● Problem to work on
In the records that follow, find the line with "kapsamında Milangaz Otogaz"; from there, retype every line exactly through the line with "üyeleri faydalanabilecek.", which also belongs to the answer.

[Collected data]

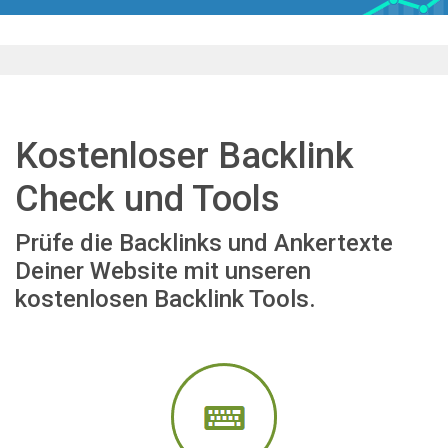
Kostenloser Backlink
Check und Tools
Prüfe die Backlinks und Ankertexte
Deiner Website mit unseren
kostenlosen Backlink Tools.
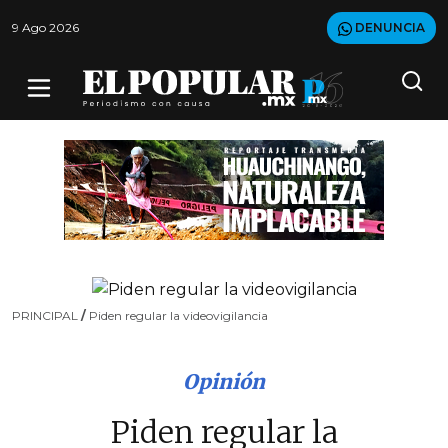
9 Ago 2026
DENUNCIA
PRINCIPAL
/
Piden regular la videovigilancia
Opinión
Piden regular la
--
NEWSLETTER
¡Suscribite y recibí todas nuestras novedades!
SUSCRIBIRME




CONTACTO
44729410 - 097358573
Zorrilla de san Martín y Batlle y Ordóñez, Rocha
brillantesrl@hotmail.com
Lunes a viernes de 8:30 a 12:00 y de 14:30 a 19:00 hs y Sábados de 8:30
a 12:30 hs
---
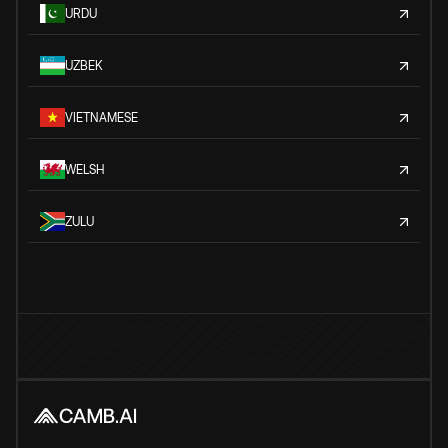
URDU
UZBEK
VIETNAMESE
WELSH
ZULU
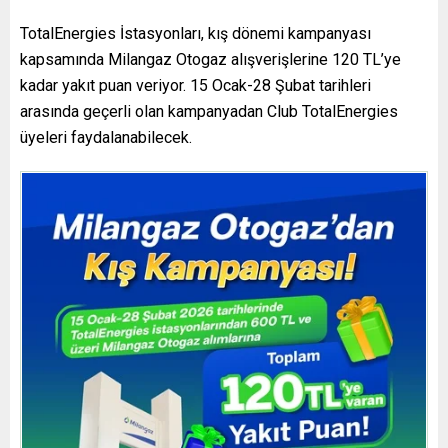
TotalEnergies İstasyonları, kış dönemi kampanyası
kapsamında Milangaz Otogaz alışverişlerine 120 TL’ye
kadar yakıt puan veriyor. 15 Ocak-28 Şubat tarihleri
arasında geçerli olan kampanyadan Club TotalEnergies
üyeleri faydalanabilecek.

● Solution to the exercise
kapsamında Milangaz Otogaz alışverişlerine 120 TL’ye
kadar yakıt puan veriyor. 15 Ocak-28 Şubat tarihleri
arasında geçerli olan kampanyadan Club TotalEnergies
üyeleri faydalanabilecek.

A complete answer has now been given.